The problem Delta has, and it's the problem every US airline except for Southwest has, is that they're operating in starvation mode. Their business model is that if they lose $5/ticket, they'll make up the difference in volumn. WTF? Well, here's the reasoning - if they undersell everyone else to the point where they go bankrupt but can claim a huge market share, then the federal government will be more likely to bail them out yet again. United got this free ride, and I think Delta is heading that way. Just continue the price war by selling tickets waaay under actual cost per seat-mile, make a good show of forcing your employees to take salary cuts and make work environment concessions to *prove* that they're really trying (honest!), and then when they go bankrupt hopefully the govt will help with the bailout. So they've increased market share by racing to the bottom of the bankruptcy well, knowing full well that the govt will bail them out if they get to the bottom first with a huge load of customers who are paying well under actual costs per ticket.
My solution is to add one govt regulation - that every single route MUST show a profit over the fiscal year. If it does not, the airline loses their permit to run that route and it opens up for any and all competitors at whatever fare rate WILL turn a profit. One regulation, that's it.

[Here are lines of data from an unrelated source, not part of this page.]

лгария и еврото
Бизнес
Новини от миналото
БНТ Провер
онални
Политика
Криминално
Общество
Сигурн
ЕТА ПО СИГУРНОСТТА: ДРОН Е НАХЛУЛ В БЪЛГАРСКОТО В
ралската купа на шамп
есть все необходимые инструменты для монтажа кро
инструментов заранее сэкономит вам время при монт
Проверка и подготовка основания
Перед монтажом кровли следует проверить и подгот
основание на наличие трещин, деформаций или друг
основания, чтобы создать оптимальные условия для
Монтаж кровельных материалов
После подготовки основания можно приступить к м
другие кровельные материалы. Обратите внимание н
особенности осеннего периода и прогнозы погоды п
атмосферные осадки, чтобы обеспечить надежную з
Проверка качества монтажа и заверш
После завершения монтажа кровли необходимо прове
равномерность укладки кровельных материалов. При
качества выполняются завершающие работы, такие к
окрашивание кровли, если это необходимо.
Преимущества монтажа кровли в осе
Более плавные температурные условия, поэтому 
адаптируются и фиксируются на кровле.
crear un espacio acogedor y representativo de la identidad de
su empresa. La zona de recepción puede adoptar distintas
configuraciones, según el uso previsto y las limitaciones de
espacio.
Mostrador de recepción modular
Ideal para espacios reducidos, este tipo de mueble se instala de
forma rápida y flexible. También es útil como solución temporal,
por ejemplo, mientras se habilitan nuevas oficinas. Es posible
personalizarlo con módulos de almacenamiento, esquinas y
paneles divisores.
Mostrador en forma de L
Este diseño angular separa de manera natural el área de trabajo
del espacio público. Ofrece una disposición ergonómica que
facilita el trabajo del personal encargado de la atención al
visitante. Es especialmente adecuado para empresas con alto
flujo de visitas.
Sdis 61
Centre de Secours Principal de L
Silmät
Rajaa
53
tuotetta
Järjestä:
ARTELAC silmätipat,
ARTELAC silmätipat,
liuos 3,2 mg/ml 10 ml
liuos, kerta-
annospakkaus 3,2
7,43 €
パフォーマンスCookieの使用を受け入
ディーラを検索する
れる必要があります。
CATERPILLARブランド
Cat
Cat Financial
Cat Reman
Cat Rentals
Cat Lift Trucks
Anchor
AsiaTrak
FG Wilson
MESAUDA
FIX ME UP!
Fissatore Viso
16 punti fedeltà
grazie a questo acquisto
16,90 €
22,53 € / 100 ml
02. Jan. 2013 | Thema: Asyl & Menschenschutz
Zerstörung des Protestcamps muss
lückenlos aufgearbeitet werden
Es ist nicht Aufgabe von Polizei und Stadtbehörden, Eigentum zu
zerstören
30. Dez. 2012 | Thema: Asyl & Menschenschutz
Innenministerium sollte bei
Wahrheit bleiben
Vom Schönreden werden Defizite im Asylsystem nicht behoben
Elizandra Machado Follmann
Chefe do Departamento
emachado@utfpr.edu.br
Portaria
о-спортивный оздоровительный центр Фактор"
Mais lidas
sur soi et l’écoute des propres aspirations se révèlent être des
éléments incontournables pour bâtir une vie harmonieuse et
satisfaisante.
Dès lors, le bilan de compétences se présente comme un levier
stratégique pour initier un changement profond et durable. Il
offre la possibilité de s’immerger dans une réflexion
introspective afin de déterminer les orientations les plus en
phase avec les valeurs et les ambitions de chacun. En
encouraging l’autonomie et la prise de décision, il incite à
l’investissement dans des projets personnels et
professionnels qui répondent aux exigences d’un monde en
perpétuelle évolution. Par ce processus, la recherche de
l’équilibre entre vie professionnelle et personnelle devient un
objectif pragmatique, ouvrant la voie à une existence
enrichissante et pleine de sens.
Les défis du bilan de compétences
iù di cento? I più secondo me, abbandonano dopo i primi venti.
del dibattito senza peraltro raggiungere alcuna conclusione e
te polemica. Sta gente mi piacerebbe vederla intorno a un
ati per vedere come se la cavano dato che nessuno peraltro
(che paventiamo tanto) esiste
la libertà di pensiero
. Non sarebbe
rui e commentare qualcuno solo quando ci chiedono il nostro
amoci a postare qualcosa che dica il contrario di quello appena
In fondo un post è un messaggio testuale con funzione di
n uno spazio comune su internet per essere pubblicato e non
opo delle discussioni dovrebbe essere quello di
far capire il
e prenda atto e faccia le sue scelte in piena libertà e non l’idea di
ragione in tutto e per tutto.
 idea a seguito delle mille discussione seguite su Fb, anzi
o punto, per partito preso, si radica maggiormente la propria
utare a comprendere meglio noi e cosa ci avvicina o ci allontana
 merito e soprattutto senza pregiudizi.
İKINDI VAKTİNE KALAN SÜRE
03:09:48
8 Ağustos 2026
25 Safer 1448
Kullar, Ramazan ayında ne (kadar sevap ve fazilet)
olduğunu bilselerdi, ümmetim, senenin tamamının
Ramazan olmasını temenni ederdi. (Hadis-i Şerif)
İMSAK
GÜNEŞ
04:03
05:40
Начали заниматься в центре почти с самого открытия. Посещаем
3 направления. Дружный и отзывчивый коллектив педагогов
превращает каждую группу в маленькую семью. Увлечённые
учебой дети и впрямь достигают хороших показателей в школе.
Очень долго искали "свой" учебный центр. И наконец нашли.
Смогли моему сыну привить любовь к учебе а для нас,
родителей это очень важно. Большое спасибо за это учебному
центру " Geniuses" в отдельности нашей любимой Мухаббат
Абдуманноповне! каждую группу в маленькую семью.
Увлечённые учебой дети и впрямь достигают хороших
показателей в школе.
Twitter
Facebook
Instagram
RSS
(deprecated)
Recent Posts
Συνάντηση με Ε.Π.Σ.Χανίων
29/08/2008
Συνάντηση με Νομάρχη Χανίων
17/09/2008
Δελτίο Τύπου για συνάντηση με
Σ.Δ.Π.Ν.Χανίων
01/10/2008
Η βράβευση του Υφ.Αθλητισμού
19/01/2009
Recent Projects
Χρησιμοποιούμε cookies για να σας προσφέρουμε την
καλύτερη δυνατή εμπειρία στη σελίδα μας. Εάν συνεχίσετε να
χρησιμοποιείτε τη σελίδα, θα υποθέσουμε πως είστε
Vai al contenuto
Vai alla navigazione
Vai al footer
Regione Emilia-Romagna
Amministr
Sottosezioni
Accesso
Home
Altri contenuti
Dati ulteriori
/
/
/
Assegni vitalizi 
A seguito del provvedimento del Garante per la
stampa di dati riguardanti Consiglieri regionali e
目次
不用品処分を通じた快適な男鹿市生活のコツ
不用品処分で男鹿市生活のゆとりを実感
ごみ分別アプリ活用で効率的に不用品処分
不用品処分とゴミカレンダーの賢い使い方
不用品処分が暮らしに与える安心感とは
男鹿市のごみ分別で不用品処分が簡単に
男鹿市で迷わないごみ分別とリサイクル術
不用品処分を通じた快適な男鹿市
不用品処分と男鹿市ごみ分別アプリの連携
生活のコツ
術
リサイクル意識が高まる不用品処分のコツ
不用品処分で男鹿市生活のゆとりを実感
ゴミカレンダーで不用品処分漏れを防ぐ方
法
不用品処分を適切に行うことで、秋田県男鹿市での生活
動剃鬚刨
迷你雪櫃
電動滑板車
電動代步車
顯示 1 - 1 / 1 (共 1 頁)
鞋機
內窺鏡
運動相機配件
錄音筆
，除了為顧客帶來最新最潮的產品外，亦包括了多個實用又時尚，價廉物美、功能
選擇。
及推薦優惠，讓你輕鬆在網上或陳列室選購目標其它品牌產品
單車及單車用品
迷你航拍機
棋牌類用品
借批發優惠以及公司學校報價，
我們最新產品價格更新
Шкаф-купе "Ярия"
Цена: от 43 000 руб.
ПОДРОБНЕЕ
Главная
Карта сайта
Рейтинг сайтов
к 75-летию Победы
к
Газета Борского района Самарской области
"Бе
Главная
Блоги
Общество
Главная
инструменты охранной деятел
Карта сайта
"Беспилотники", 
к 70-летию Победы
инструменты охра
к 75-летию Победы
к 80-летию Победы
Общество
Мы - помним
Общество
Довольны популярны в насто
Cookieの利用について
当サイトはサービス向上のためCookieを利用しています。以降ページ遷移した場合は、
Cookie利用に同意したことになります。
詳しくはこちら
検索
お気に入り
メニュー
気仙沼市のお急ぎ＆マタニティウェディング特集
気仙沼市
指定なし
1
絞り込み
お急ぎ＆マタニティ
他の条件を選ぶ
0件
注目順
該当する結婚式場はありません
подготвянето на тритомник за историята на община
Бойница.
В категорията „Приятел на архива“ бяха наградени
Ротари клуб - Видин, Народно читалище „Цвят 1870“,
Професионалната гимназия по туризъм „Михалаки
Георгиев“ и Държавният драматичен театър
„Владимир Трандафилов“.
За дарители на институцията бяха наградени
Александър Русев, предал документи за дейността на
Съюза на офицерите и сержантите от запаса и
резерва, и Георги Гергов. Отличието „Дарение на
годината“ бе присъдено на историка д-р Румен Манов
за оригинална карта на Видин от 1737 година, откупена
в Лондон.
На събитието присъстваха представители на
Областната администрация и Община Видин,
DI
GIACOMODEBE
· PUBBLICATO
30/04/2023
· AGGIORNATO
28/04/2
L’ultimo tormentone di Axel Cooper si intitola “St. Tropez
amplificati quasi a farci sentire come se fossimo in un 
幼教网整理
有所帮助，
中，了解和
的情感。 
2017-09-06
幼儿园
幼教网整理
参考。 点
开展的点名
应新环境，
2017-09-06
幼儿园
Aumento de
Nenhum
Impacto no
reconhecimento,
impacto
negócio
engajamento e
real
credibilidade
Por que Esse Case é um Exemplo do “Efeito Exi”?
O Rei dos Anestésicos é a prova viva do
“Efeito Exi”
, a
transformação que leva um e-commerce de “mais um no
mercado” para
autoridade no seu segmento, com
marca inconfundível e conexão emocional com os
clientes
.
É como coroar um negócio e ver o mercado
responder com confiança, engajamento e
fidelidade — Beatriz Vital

If they can't hack it, they go out of business WITHOUT the ugly slashing of pensions, employee benefits, and govt bailouts, because they LOST. The routes won't go away... There is enough demand that whatever airline can make a profit will run the route, hire the pilots/maintainers/support infrastructure, etc. It'll cause a shuffling in the industry, but overall capacity will keep growing and prices will only rise to whatever is required to break even or show a slight profit. The airlines bleeding some routes dry just to keep market share to protect their bailout option won't have that crutch, and they'll either adjust prices and costs to survive or they'll die, AS THEY SHOULD.